Though you’d think that would have affected the album’s performance, it hasn’t. Johnny Blue Skies shared that the unique rollout of his latest album led to the biggest “first week” of any project of his career. Which is wild, because it really just came through an organic, grass roots movement. No interviews. No performances. Nothing extra… just a whole lot of memes posted through social media.

There’s no doubt that was an intentional move. Especially when you hear what he had to say last year at one his concerts at Red Rocks. It seems like he’s out to stick it to the promoters and prove them wrong with every musical step that he takes now. While he was at the iconic venue last year, he went on a rant about how all of the higher ups think fans aren’t smart enough to put two and two together to realize that Sturgill Simpson is Johnny Blue Skies:

“All the promoters think you are too stupid to figure out that he’s me. They won’t let me take Sturgill off the g**damn billing and I’m getting really tired of it. We sold a bunch of t-shirts last year, none of them had my name on it. Sold out a g**damn tour, that didn’t have my name on it either. What’s so hard to figure out? This is the path forward.”

The later part of the video – where Sturgill Johnny Blue Skies teases a new album – is obviously a little dated at this point (that album is already out, and has been for a month).

However, that initial quote from JBS apparently slipped past the masses when it was proclaimed during last year’s tour. And it’s really interesting to revisit that now, especially with how the rollout of Mutiny After Midnight went. It all makes sense now, doesn’t it?

And just in case you are still behind on why Simpson shifted to Johnny Blue Skies, Sturgill always promised that he would release only five albums, and he reaffirmed that promise with the release of #5, The Ballad of Dood & Juanita. But he did not say that he wouldn’t continue making music under a new name. Lo and behold, Johnny Blue Skies.

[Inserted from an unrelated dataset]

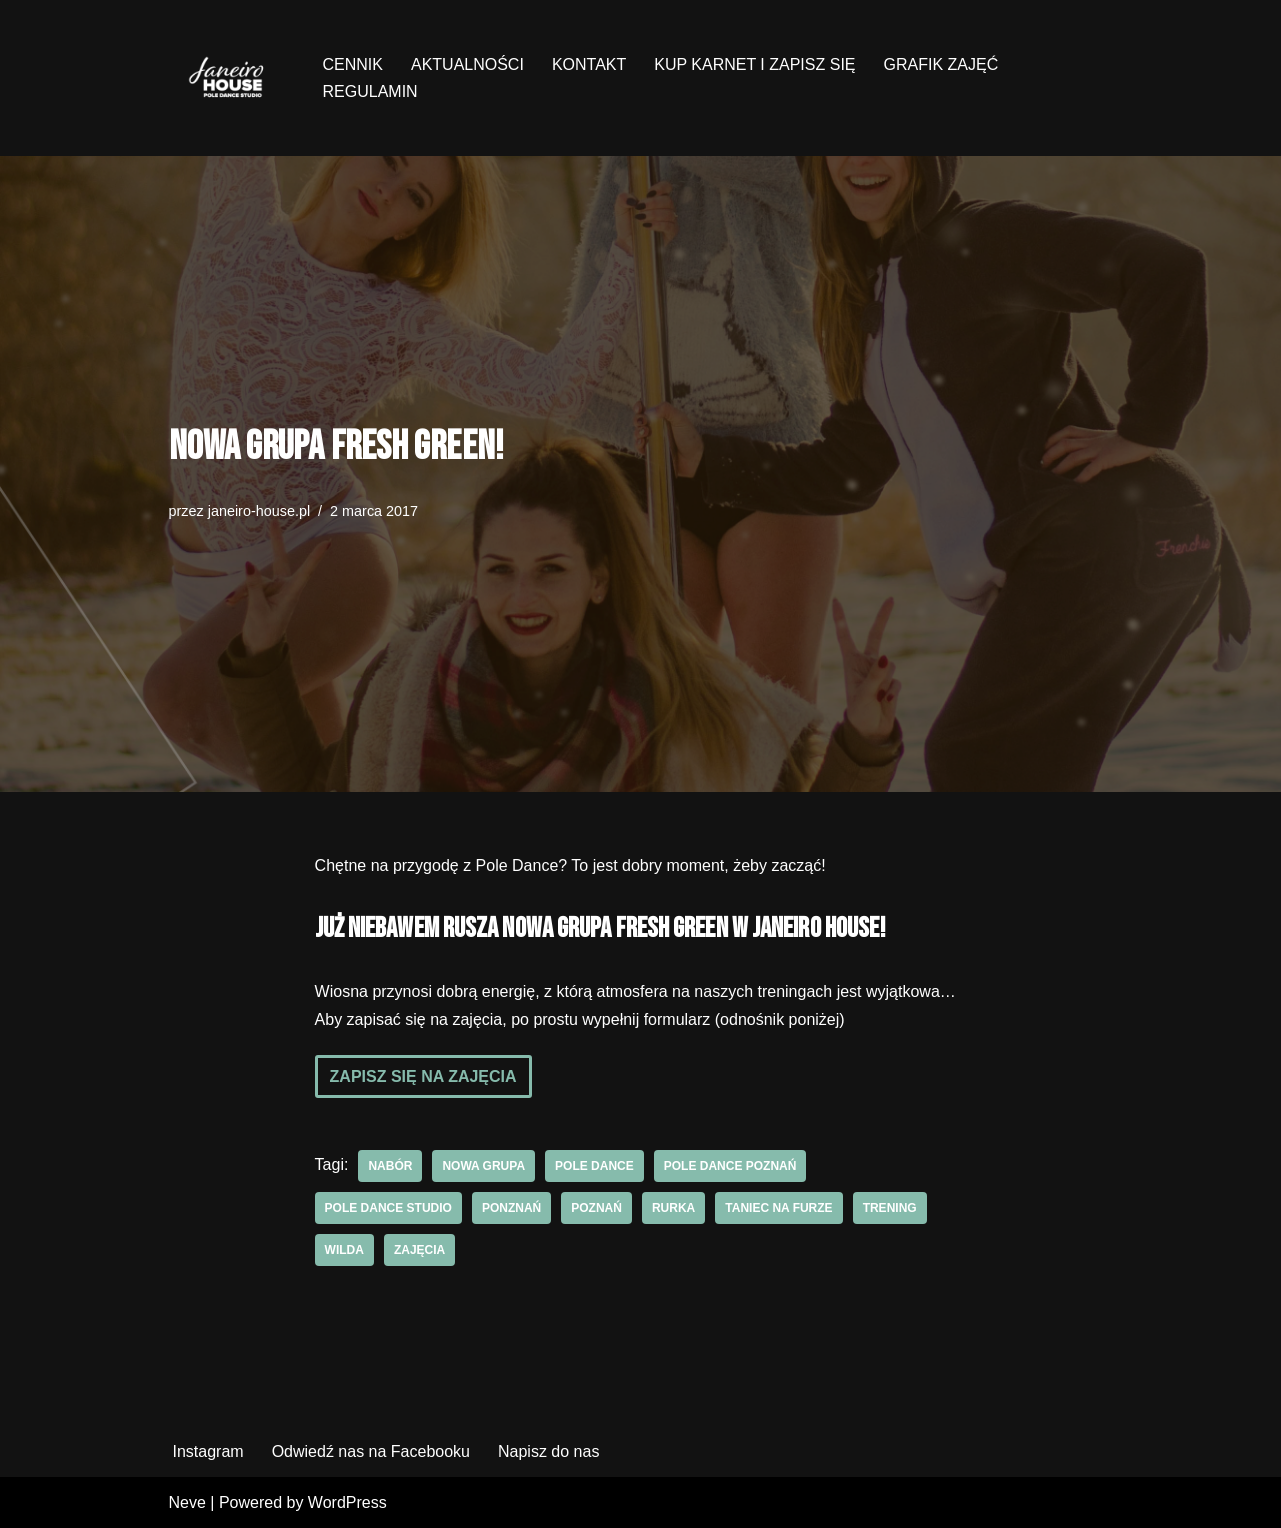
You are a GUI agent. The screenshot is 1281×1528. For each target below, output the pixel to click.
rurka (673, 1208)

After unveiling his new identity, Simpson sat down with GQ and first revealed the shallow reason he went with Johnny Blue Skies:

“When I was about 21 years old, there used to be this bar in Lexington, Kentucky with this bartender named Dave who was like Silent Bob and Charles Bukowski, literally in the long trench coat, and he could do way more Zippo tricks than anybody should know.

When I started performing and getting my confidence at open mics and stuff, he’d come to this other bar and see me because it was his night off. And he started every time I’d walk into his bar, he’d say, ‘Johnny Blue Skies.’ So I just started using it.”

It’s a shallow yet profound answer to the question. However, the reason why he went all in on Johnny Blue Skies is the deeper – and my preferred – story. Simpson elaborated that as his celebrity grew more and more over the years, he associated with the name Sturgill less and less:

“I’d be at an airport or a restaurant, and I’d hear somebody say my name and I’d turn around and realize I had no idea who the person is. All of a sudden, I’d hear that name, and it was like it didn’t belong to me. It was just a commodity or a brand. Sturgill served his purpose, but he’s dead, he’s gone, and I’m definitely not that guy anymore. That’s why I put that skeleton face on that (reissued) cover of Metamodern. I just can’t even relate.”

Though that explanation explains the “how” of Johnny Blue Skies, it still doesn’t pull back the curtain on the “who”. Simpson made sure to address that in the interview as well, and said that Johnny Blue Skies is (or complexly) whoever you wish him or imagine him to be:

“He’s anybody you want him to be, man. He’s a mythological hero, come to usher us into this new era of love and light.”

And if you were to watch the music video for Johnny Blue Skies’ song “Situation,” you’d know that Johnny Blue Skies is HIM.